Asian Pac J Cancer Prev. 2025 Jan 1;26(1):109-115. doi: 10.31557/APJCP.2025.26.1.109.
Chronic lymphocytic leukemia (CLL) is a less common hematological malignancy in Indian people. It accounts for less than 5% of all leukemias. Information on genomic alteration in CLL is limited immunoglobulin heavy-chain variable region (IGHV) mutational status is considered the most reliable prognostic marker. In this study, we performed mutation analysis of significantly mutated genes of CLL and correlated them with the IGHV mutational status and cytogenetic alterations. We included 97 patients in this study; 36 were IGHV hypermutated, and 61 were IGHV unmutated. We observed frequent mutations in TP53 (16.4%), ATM (19.5%), SF3B1 (18.5%), and NOTCH1 (14.2%). NOTCH1 mutations were significantly observed in patients with unmutated IGHV. We observed that patients with no mutations in ATM, NOTCH1, or TP53 had chromosomal alterations (del 11q, del 13q, del 17q, and trisomy 21) identified by FISH. Our results have shown mutations in essential genes and their association with IGHV status. Overall, specific gene mutations, IGHV status, and chromosomal alterations can provide information on prognosis.

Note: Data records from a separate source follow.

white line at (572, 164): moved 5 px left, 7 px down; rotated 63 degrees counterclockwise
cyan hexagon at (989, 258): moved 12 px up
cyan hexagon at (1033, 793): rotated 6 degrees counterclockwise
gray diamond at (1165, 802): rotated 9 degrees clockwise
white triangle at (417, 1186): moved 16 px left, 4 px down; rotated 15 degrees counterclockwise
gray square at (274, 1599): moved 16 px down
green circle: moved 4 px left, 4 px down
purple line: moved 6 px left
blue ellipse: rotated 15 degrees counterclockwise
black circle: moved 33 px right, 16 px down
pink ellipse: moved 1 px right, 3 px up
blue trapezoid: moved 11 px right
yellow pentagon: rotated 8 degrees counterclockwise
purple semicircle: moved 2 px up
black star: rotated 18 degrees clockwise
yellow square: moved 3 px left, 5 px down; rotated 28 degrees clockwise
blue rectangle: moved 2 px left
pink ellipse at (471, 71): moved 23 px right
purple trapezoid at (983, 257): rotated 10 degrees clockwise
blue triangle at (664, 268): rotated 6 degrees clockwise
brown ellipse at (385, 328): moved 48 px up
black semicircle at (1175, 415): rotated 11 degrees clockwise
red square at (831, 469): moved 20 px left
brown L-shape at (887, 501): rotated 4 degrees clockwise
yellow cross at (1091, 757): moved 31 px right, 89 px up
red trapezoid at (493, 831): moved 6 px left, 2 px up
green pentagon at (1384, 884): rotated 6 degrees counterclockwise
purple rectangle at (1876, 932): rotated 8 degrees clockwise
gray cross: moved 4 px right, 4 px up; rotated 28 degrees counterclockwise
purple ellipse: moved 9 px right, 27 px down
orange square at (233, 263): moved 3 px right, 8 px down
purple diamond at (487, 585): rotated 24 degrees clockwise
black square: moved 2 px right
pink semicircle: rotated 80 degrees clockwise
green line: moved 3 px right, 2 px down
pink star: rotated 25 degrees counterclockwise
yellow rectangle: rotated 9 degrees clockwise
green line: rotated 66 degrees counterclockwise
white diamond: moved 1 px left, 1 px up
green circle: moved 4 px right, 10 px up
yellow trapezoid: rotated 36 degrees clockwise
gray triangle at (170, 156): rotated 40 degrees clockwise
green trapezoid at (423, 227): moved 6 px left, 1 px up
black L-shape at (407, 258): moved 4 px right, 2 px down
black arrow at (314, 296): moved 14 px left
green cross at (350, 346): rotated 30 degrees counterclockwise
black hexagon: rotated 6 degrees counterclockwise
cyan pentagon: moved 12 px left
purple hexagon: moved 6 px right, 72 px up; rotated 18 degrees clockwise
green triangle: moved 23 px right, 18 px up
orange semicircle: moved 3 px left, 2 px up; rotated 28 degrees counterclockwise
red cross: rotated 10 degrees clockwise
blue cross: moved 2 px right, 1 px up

慢性淋巴细胞白血病(CLL)在印度人群中是一种不太常见的血液系统恶性肿瘤。它占所有白血病的比例不到5%。关于CLL基因组改变的信息有限,免疫球蛋白重链可变区(IGHV)突变状态被认为是最可靠的预后标志物。在本研究中,我们对CLL显著突变基因进行了突变分析,并将其与IGHV突变状态和细胞遗传学改变相关联。本研究纳入了97例患者;36例IGHV高突变,61例IGHV未突变。我们观察到TP53(16.4%)、ATM(19.5%)、SF3B1(18.5%)和NOTCH1(14.2%)频繁发生突变。在IGHV未突变的患者中显著观察到NOTCH1突变。我们观察到ATM、NOTCH1或TP53无突变的患者通过荧光原位杂交(FISH)鉴定出染色体改变(11q缺失、13q缺失、17q缺失和21三体)。我们的结果显示了关键基因的突变及其与IGHV状态的关联。总体而言,特定基因突变、IGHV状态和染色体改变可为预后提供信息。